• _Task item_
Could you filter the records below and keep only the lines with the word "Darwich"?

Stored data:
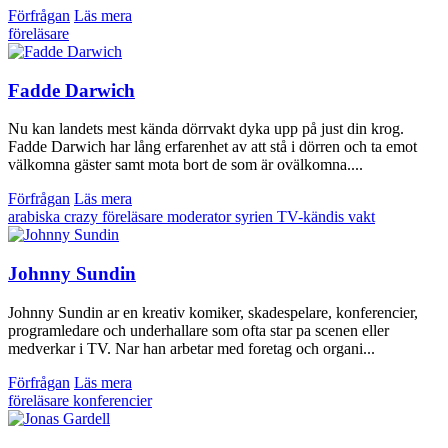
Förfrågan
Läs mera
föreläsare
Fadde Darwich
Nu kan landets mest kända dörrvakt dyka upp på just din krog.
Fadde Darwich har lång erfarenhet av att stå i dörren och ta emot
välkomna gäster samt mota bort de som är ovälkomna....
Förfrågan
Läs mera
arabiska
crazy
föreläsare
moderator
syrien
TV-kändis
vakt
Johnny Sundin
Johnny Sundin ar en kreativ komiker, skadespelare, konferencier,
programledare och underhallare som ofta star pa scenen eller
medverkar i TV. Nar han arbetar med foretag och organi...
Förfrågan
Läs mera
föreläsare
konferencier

...

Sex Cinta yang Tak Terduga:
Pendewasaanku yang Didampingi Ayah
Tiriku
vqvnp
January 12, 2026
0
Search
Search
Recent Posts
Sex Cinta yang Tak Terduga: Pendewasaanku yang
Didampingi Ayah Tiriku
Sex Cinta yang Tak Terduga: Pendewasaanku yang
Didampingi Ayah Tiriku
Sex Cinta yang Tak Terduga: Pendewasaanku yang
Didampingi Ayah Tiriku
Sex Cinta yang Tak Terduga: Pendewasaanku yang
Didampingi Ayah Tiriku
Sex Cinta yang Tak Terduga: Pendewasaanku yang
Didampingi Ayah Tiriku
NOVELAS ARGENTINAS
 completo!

• _Output_
Fadde Darwich
Fadde Darwich har lång erfarenhet av att stå i dörren och ta emot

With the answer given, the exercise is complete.